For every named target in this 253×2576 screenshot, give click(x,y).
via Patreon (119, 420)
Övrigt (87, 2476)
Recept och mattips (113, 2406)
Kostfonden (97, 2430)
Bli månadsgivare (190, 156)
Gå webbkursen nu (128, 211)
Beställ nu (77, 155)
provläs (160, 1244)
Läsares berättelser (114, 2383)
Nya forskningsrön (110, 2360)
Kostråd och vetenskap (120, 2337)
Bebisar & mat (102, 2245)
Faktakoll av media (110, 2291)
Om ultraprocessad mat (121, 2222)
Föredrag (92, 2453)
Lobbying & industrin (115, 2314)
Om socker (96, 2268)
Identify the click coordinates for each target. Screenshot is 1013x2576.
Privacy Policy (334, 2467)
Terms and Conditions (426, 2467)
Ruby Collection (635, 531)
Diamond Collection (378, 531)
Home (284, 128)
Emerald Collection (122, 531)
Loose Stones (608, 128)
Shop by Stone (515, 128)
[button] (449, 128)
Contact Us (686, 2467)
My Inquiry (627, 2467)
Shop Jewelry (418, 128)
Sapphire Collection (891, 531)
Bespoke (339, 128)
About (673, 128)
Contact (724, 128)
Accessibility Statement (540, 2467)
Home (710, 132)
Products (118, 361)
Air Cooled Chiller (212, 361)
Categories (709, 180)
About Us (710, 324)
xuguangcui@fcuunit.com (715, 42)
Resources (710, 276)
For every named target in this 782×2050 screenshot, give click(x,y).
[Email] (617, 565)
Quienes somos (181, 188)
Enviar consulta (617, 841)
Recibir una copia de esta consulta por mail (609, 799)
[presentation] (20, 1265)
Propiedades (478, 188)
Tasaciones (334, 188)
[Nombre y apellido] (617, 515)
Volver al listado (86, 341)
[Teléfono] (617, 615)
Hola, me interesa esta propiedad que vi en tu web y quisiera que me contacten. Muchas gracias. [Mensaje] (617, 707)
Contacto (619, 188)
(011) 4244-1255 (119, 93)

=== AIM OF THE EXERCISE ===
Write out exactly each line of the entries, starting at the one containing "[presentation] (20, 1265)" and finishing with the last line.

=== ANSWER FOR THIS EXERCISE ===
[presentation] (20, 1265)
Propiedades (478, 188)
Tasaciones (334, 188)
[Nombre y apellido] (617, 515)
Volver al listado (86, 341)
[Teléfono] (617, 615)
Hola, me interesa esta propiedad que vi en tu web y quisiera que me contacten. Muchas gracias. [Mensaje] (617, 707)
Contacto (619, 188)
(011) 4244-1255 (119, 93)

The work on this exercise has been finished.